--- RECORDED DATA Enclosed Below ---

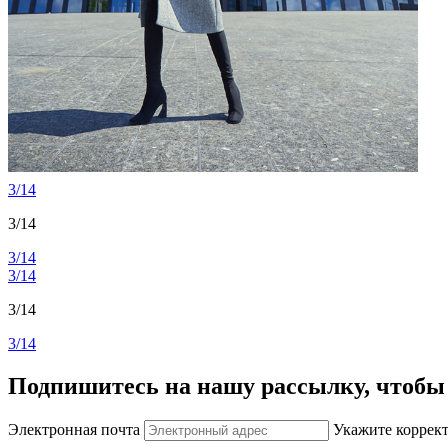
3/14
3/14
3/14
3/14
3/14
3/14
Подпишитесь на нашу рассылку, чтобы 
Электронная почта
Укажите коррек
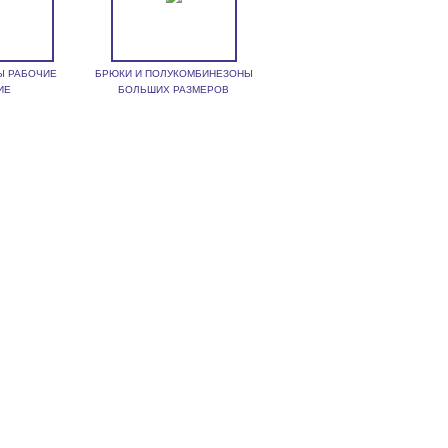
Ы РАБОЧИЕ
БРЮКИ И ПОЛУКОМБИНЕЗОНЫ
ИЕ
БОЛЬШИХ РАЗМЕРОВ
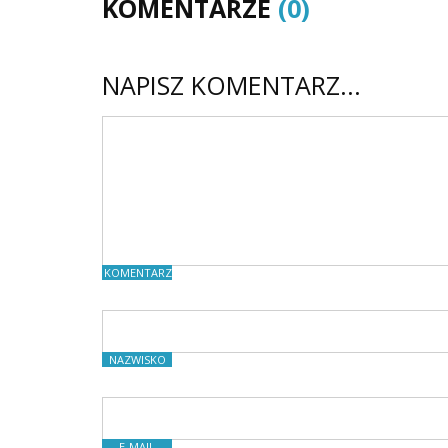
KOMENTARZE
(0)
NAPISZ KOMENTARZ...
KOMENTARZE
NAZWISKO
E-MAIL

--- End of Enclosed RECORDED DATA ---
--- RECORDED DATA Enclosed Below ---

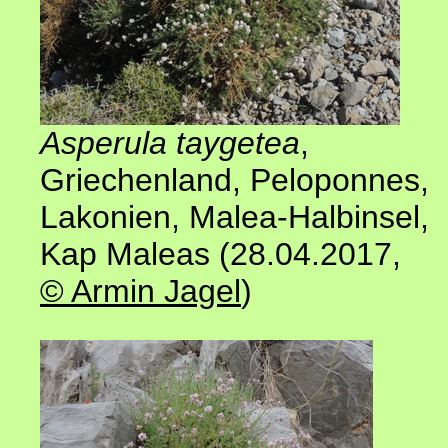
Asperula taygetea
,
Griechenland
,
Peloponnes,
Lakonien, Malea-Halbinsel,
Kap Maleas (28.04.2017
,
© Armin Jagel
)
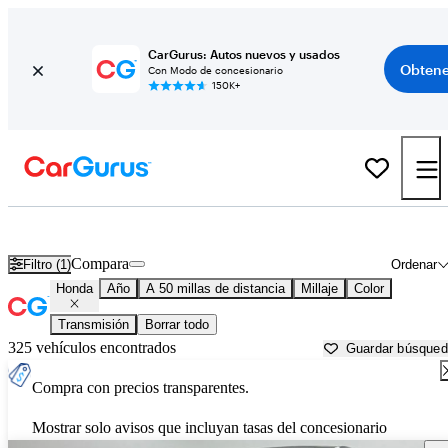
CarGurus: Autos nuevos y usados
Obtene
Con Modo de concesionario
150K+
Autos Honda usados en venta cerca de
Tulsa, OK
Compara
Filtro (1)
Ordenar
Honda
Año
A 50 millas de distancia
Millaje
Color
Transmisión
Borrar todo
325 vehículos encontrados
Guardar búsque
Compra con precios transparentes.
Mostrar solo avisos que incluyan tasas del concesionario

--- End of Enclosed RECORDED DATA ---

# [EXERCISE]
From the records above, transcribe exactly the run of lines that opens with the line holding "Borrar todo" and closes with the line holding "Mostrar solo avisos", both included.

# [OUTPUT]
Borrar todo
325 vehículos encontrados
Guardar búsque
Compra con precios transparentes.
Mostrar solo avisos que incluyan tasas del concesionario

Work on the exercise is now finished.